Gli uomini si misurano dalla capacità di essere all’altezza dei propri errori. Ma questo non pare che accada nel ridotto della politica italiana dove salvatori presunti, notabili vibranti e fautori della tecnica siedono pallidi di fronte al disastro: non si spiegano il fallimento delle ricette e nemmeno la ragione per la quale ci hanno creduto. Anzi non riescono più a vedere i confini tra l’inganno e l’autoinganno. Così l’unica strada che hanno è quella di far finta di avere ancora fede e barattare l’inferno presente con un paradiso futuro, secondo la mitopoietica brevettata dell’Fmi. Nemmeno il tentativo di immaginare qualcosa di diverso.
Ma che sia una disperata finzione è evidente, che si perdano nei meandri di quella teologia economica a cui si sono arresi, arrivando a bestemmiarla, potrebbe essere tema di un’amara ironia. Così si rimane stupefatti quando Bersani in una sorta di improprio e peraltro inutile sfogo dice che chi porta soldi all’estero e “un poco di buono, vigliacco e traditore del tuo Paese”. Davvero strano quando si massacrano i diritti per compiacere la speculazione, quando ci si inchina ai cosiddetti mercati, quando si fa dell’Europa un feticcio e quando si invocano investimenti stranieri, cioè di traditori dei loro Paesi. E’ vigliacco chi investe i propri soldi dove più gli conviene quando si esalta la logica del profitto e si umilia la socialità? Senza parlare del tappeto rosso che è stato srotolato davanti a un ideologismo ottuso e confusionario dandogli modo di massacrare l’economia reale e seccando le opportunità di investimento.

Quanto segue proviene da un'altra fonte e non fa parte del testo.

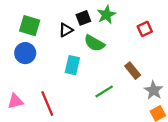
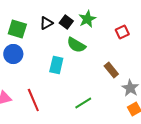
black square: (83, 18) -> (66, 22), turned -32
black triangle: (66, 30) -> (46, 23), moved
green line: (104, 91) -> (83, 103), moved

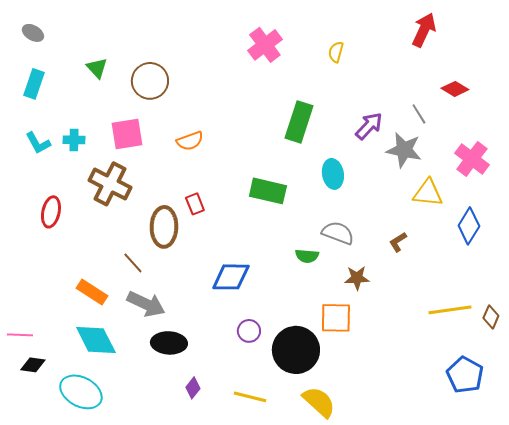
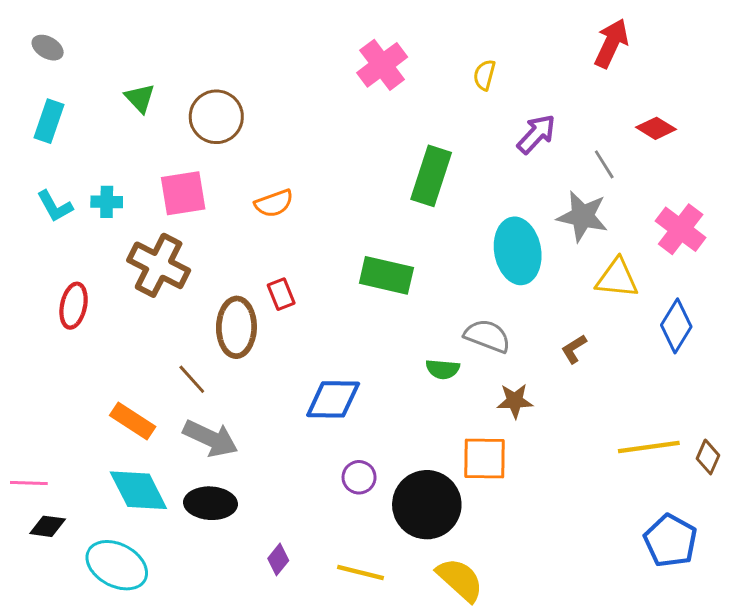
purple arrow: (369, 126) -> (536, 134), moved
cyan ellipse: (333, 174) -> (518, 251), moved, size x1.5
black ellipse: (169, 343) -> (211, 503), moved

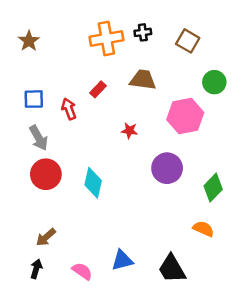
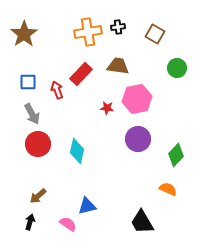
brown star: (29, 41) -> (24, 34), size x1.5
red rectangle: (98, 89) -> (81, 74), size x1.6
pink hexagon: (185, 116) -> (137, 99), moved
blue triangle: (122, 260) -> (87, 206), moved

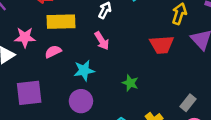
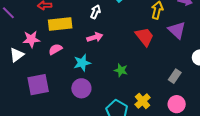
pink arrow: (102, 41) -> (95, 37), turned -70
red trapezoid: (162, 45) -> (145, 37), turned -120
gray rectangle: (188, 103) -> (175, 76), moved

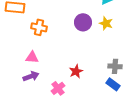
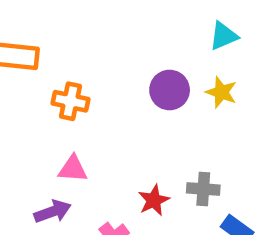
pink triangle: (32, 57) -> (73, 169), moved
gray cross: (115, 66) -> (203, 189), moved

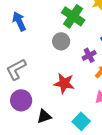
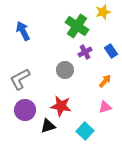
gray circle: (61, 41) -> (65, 70), moved
purple cross: (89, 55) -> (85, 52), moved
red star: (64, 83) -> (61, 106), moved

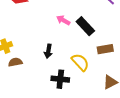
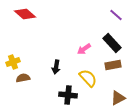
pink arrow: (63, 20) -> (84, 49), moved, turned -64
black rectangle: (85, 26) -> (112, 43), moved

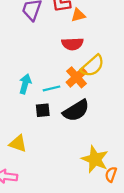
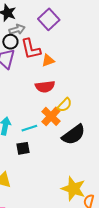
yellow semicircle: (93, 66) -> (65, 105), size x0.7
black semicircle: (76, 111) -> (74, 135), moved

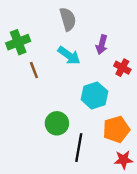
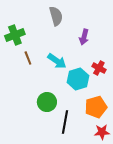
cyan arrow: (69, 56) -> (57, 61), moved
red cross: (122, 68) -> (99, 68), moved

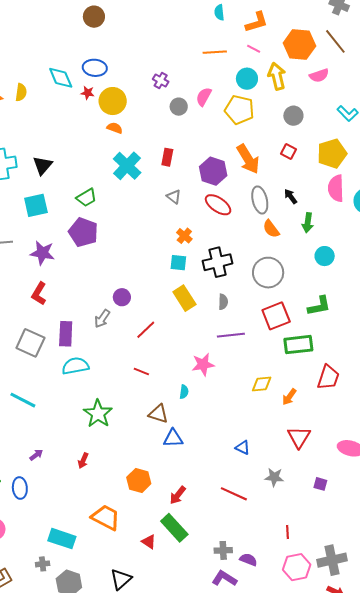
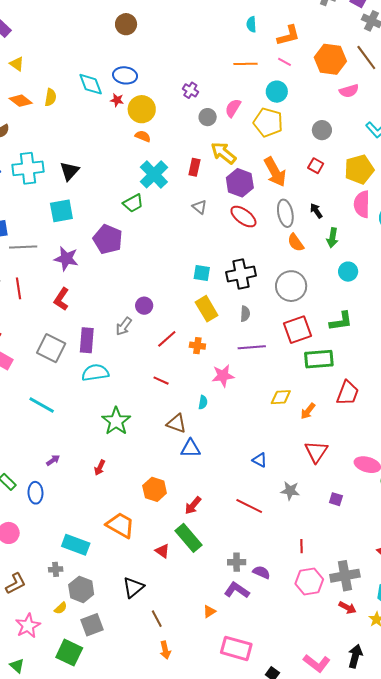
yellow arrow: (277, 76) -> (223, 153), moved, turned -40
green trapezoid: (86, 198) -> (133, 203), moved
orange cross: (184, 236) -> (197, 346), moved, turned -35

Ma la frase al di la del suo non senso all’interno del paradigma nel quale agiscono il governo e i suoi fautori, è anche la spia del livello di disperazione di ciò che resta della politica. Il traditore è la tipica figura che si invoca quando le guerre sono perdute, i regimi si sfasciano, quando il presente rischia di diventare innominabile passato nel giro di un istante. I traditori sono l’archetipo che accompagna ogni crollo, gli infallibili compagni del crepuscolo degli dei. La loro esistenza è censurata nel momento del consenso, come fossero una contraddizione, ma diventa essenziale per dare un qualche senso al fallimento. Eccoli dunque comparire in anteprima in questo dramma del non segretario di un non partito, ma è soltanto un anticipo, un antipasto: fra un po’ ce ne sarà una vera folla. E del resto nessuno odia di più i traditori di chi ha tradito se stesso.